Some other usages and uses of process substitution:

read -a list < <( od -Ad -w24 -t u2 /dev/urandom )
#  Read a list of random numbers from /dev/urandom,
#+ process with "od"
#+ and feed into stdin of "read" . . .

#  From "insertion-sort.bash" example script.
#  Courtesy of JuanJo Ciarlante.
cat <(ls -l)
# Same as     ls -l | cat

sort -k 9 <(ls -l /bin) <(ls -l /usr/bin) <(ls -l /usr/X11R6/bin)
# Lists all the files in the 3 main 'bin' directories, and sorts by filename.
# Note that three (count 'em) distinct commands are fed to 'sort'.

 
diff <(command1) <(command2)    # Gives difference in command output.

tar cf >(bzip2 -c > file.tar.bz2) $directory_name
# Calls "tar cf /dev/fd/?? $directory_name", and "bzip2 -c > file.tar.bz2".
#
# Because of the /dev/fd/<n> system feature,
# the pipe between both commands does not need to be named.
#
# This can be emulated.
#
bzip2 -c < pipe > file.tar.bz2&
tar cf pipe $directory_name
rm pipe
#        or
exec 3>&1
tar cf /dev/fd/4 $directory_name 4>&1 >&3 3>&- | bzip2 -c > file.tar.bz2 3>&-
exec 3>&-


# Thanks, StИphane Chazelas

A reader sent in the following interesting example of process substitution.

# Script fragment taken from SuSE distribution:

# --------------------------------------------------------------#
while read  des what mask iface; do
# Some commands ...
done < <(route -n)  
#    ^ ^  First < is redirection, second is process substitution.

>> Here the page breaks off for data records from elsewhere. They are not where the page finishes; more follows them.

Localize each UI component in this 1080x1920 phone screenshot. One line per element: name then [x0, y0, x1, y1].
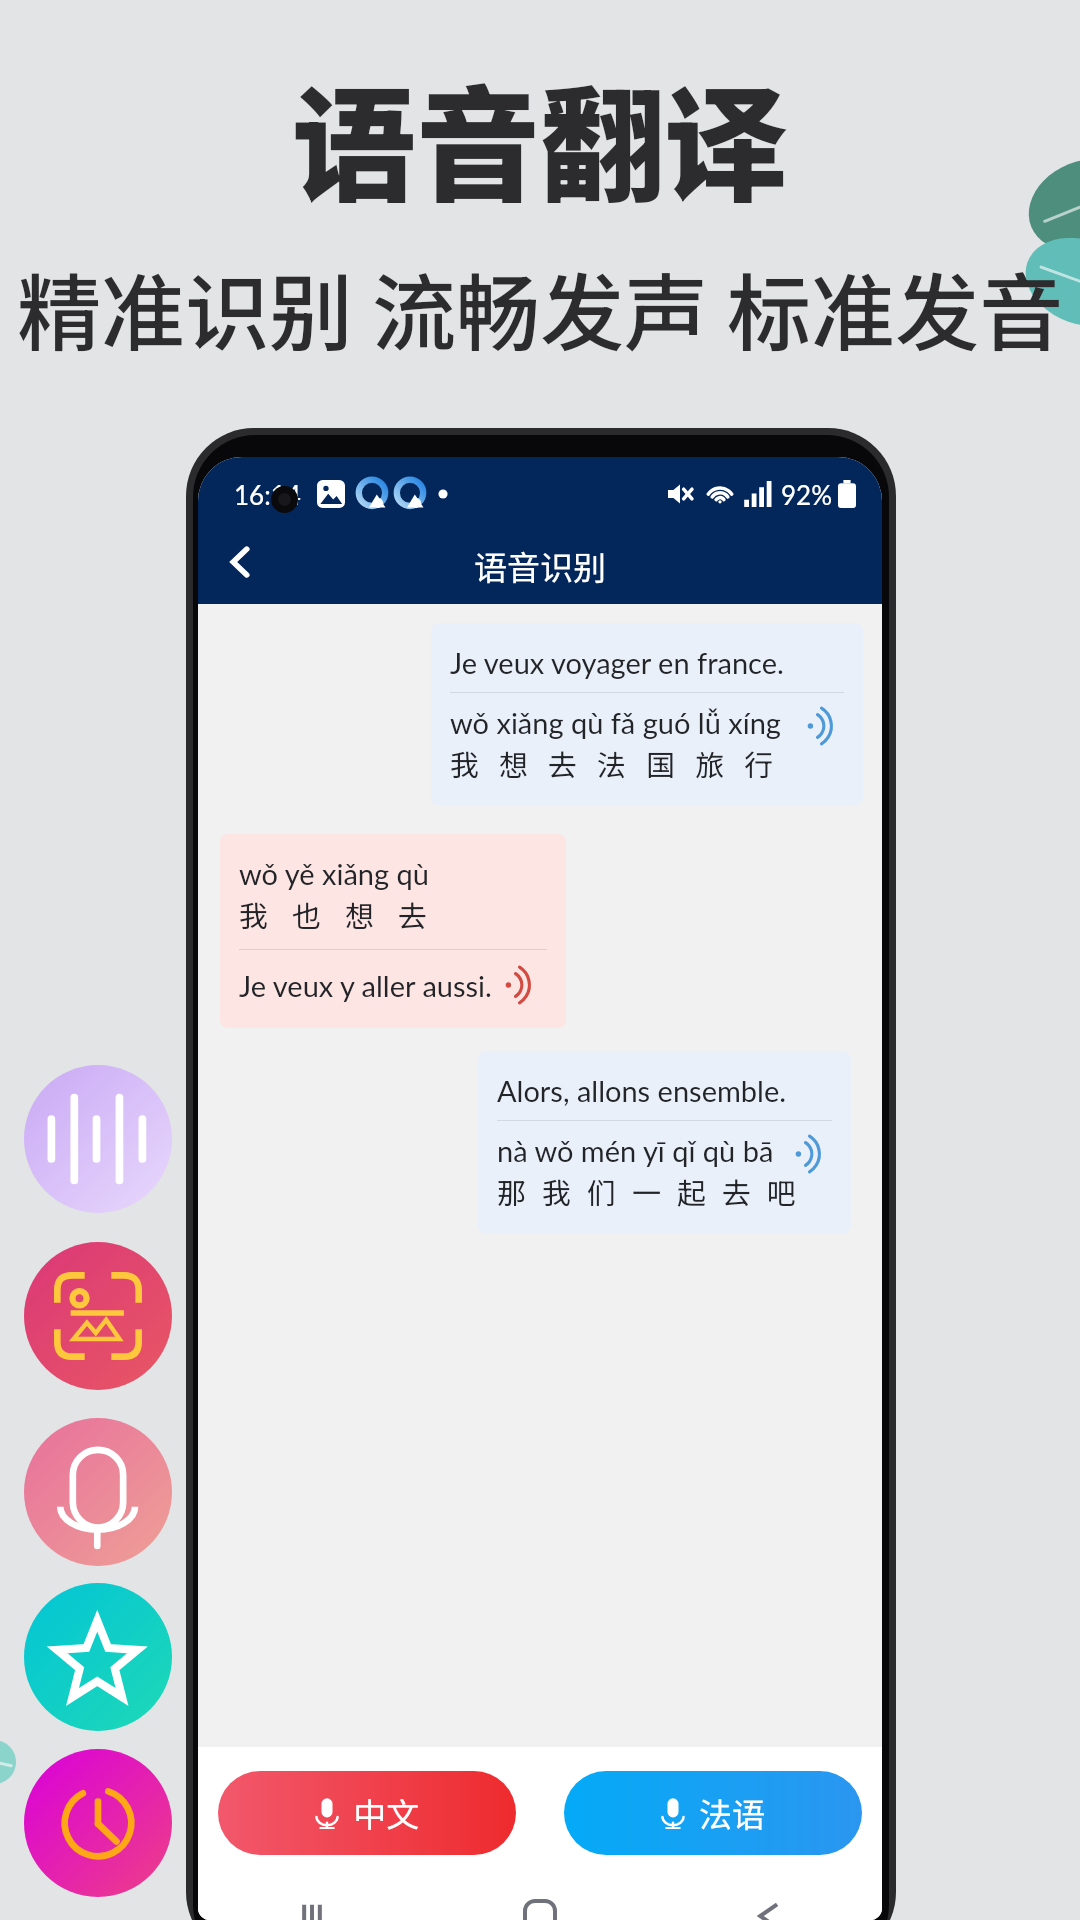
button[interactable]: 法语	[564, 1771, 862, 1855]
button[interactable]: Play audio	[802, 705, 844, 747]
button[interactable]: 中文	[218, 1771, 516, 1855]
staticText: 法语	[699, 1789, 765, 1837]
button[interactable]: wǒ yě xiǎng qù	[220, 834, 566, 1028]
staticText: 我也想去	[239, 893, 452, 935]
staticText: 语音翻译	[0, 47, 1080, 227]
staticText: wǒ yě xiǎng qù	[239, 856, 429, 891]
staticText: 精准识别 流畅发声 标准发音	[0, 247, 1080, 369]
button[interactable]: Alors, allons ensemble.	[478, 1051, 851, 1234]
button[interactable]: Home	[512, 1894, 568, 1920]
button[interactable]: Go back	[740, 1894, 796, 1920]
staticText: 那我们一起去吧	[497, 1170, 813, 1212]
staticText: nà wǒ mén yī qǐ qù bā	[497, 1133, 774, 1168]
button[interactable]: Recents	[284, 1894, 340, 1920]
staticText: 中文	[353, 1789, 419, 1837]
button[interactable]: Play audio	[500, 964, 542, 1006]
staticText: Je veux voyager en france.	[450, 645, 784, 680]
button[interactable]: Voice input	[24, 1418, 172, 1566]
button[interactable]: Je veux voyager en france.	[431, 623, 863, 806]
staticText: Alors, allons ensemble.	[497, 1073, 787, 1108]
button[interactable]: Favorites	[24, 1583, 172, 1731]
staticText: Je veux y aller aussi.	[239, 968, 492, 1003]
button[interactable]: History	[24, 1749, 172, 1897]
staticText: 我想去法国旅行	[450, 742, 794, 784]
button[interactable]: Waveform	[24, 1065, 172, 1213]
button[interactable]: Play audio	[790, 1133, 832, 1175]
staticText: 语音识别	[474, 542, 606, 590]
staticText: 16:14	[234, 479, 301, 510]
staticText: wǒ xiǎng qù fǎ guó lǚ xíng	[450, 705, 781, 740]
button[interactable]: Back	[204, 526, 276, 598]
staticText: 92%	[781, 479, 832, 510]
button[interactable]: Scan text	[24, 1242, 172, 1390]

# To test it, let's make it do something.
while read  des what mask iface; do
  echo $des $what $mask $iface
done < <(route -n)  

# Output:
# Kernel IP routing table
# Destination Gateway Genmask Flags Metric Ref Use Iface
# 127.0.0.0 0.0.0.0 255.0.0.0 U 0 0 0 lo
# --------------------------------------------------------------#

#  As StИphane Chazelas points out,
#+ an easier-to-understand equivalent is:
route -n |
  while read des what mask iface; do   # Variables set from output of pipe.
    echo $des $what $mask $iface
  done  #  This yields the same output as above.
        #  However, as Ulrich Gayer points out . . .
        #+ this simplified equivalent uses a subshell for the while loop,
        #+ and therefore the variables disappear when the pipe terminates.
	
# --------------------------------------------------------------#
	
#  However, Filip Moritz comments that there is a subtle difference
#+ between the above two examples, as the following shows.

(
route -n | while read x; do ((y++)); done
echo $y # $y is still unset

while read x; do ((y++)); done < <(route -n)
echo $y # $y has the number of lines of output of route -n
)

More generally spoken
(
: | x=x
# seems to start a subshell like
: | ( x=x )
# while
x=x < <(:)
# does not
)

# This is useful, when parsing csv and the like.
# That is, in effect, what the original SuSE code fragment does.

Notes

[1]

This has the same effect as a named pipe (temp file), and, in fact, named pipes were at one time used in process substitution.